Exercise description:
Nothing is needed except the lines below that run from the one with "Celebrate Life’s Moments in Comfort" through the one with "conversations and relaxed team-building.", repeated exactly.

Dataset records:
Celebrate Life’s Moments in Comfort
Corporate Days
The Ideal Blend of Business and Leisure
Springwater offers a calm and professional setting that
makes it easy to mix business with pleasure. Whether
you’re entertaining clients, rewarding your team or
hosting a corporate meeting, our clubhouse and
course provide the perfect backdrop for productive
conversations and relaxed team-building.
--
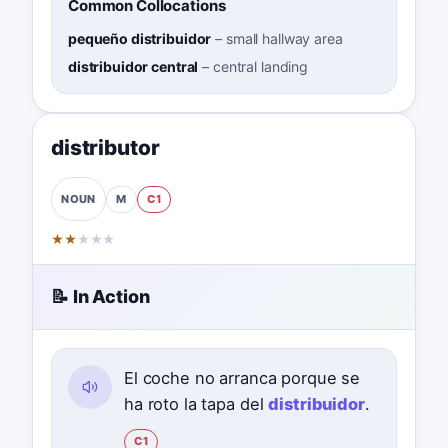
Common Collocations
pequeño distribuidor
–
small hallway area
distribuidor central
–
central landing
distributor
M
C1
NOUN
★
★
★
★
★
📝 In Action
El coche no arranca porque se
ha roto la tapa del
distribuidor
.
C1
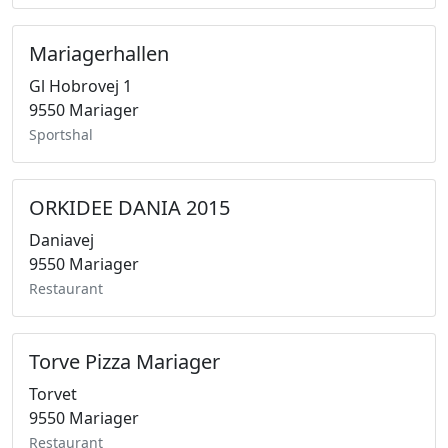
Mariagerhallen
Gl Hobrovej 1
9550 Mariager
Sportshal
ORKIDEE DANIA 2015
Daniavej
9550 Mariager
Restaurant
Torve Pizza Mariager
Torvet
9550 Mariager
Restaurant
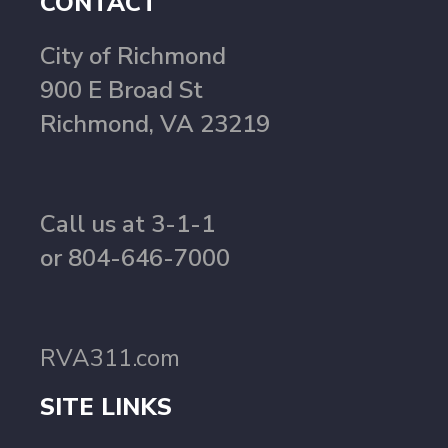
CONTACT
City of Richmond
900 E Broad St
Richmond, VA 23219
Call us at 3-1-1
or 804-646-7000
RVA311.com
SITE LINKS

Reply to the exercise:
Celebrate Life’s Moments in Comfort
Corporate Days
The Ideal Blend of Business and Leisure
Springwater offers a calm and professional setting that
makes it easy to mix business with pleasure. Whether
you’re entertaining clients, rewarding your team or
hosting a corporate meeting, our clubhouse and
course provide the perfect backdrop for productive
conversations and relaxed team-building.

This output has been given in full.